- _Problem to solve_: Write the data out again exactly, with every picture removed.

Collected data:
== Segment start ==

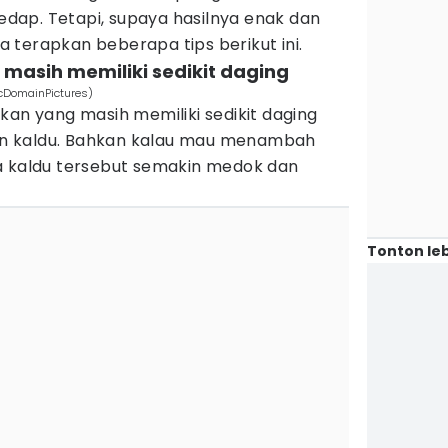
sedap. Tetapi, supaya hasilnya enak dan
 terapkan beberapa tips berikut ini.
 masih memiliki sedikit daging
icDomainPictures)
kan yang masih memiliki sedikit daging
n kaldu. Bahkan kalau mau menambah
a kaldu tersebut semakin medok dan
Tonton leb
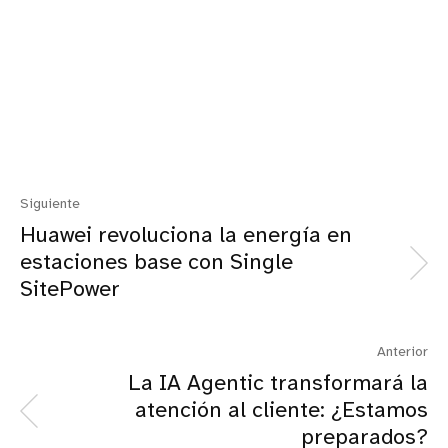
Siguiente
Huawei revoluciona la energía en
estaciones base con Single
SitePower
Anterior
La IA Agentic transformará la
atención al cliente: ¿Estamos
preparados?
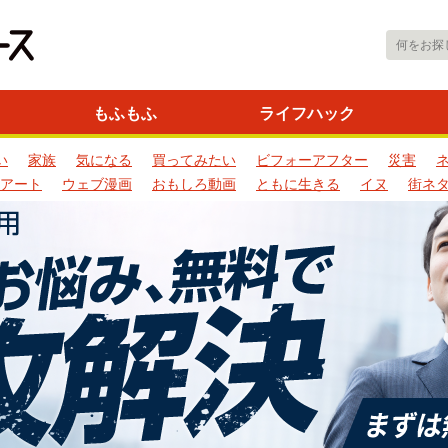
もふもふ
ライフハック
い
家族
気になる
買ってみたい
ビフォーアフター
災害
アート
ウェブ漫画
おもしろ動画
ともに生きる
イヌ
街ネ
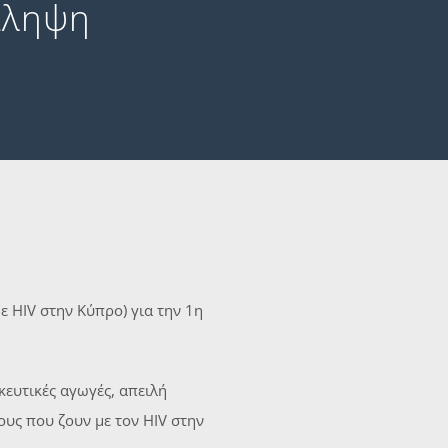
άληψη
 HIV στην Κύπρο) για την 1η
κευτικές αγωγές, απειλή
υς που ζουν με τον HIV στην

== Segment end ==

- _Exercise response_:
sedap. Tetapi, supaya hasilnya enak dan
 terapkan beberapa tips berikut ini.
 masih memiliki sedikit daging
icDomainPictures)
kan yang masih memiliki sedikit daging
n kaldu. Bahkan kalau mau menambah
a kaldu tersebut semakin medok dan
Tonton leb
Siguiente
Huawei revoluciona la energía en
estaciones base con Single
SitePower
Anterior
La IA Agentic transformará la
atención al cliente: ¿Estamos
preparados?
もふもふ
ライフハック
い
家族
気になる
買ってみたい
ビフォーアフター
災害
アート
ウェブ漫画
おもしろ動画
ともに生きる
イヌ
街ネ
άληψη
 HIV στην Κύπρο) για την 1η
κευτικές αγωγές, απειλή
υς που ζουν με τον HIV στην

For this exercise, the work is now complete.